| TRY IT |
For the records below, say how many lines contain the string "парите". Give the number only.

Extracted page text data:
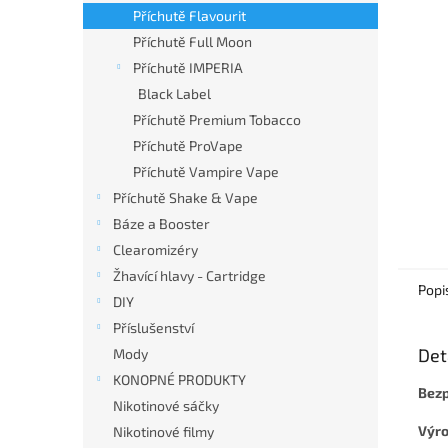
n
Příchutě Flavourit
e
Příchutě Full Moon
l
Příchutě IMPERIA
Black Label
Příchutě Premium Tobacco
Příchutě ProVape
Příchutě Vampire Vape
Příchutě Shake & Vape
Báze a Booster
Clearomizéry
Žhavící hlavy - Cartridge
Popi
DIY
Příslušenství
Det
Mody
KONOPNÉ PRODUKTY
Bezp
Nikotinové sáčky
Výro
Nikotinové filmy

==

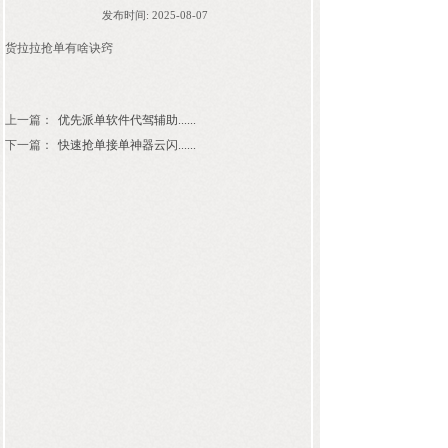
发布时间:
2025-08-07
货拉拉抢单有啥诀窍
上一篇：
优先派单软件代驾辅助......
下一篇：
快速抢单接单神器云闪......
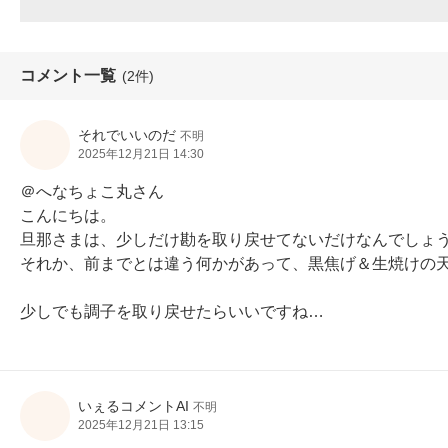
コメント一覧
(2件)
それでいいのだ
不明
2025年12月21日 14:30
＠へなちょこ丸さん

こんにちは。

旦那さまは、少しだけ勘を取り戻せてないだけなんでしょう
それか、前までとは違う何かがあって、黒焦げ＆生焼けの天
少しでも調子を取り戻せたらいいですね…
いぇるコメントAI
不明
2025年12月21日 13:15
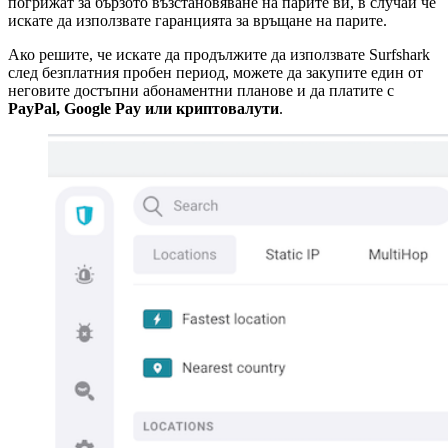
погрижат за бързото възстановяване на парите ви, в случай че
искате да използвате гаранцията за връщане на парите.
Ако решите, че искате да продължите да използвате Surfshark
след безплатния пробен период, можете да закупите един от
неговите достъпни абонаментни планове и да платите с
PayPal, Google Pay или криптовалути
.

| ANSWER |
2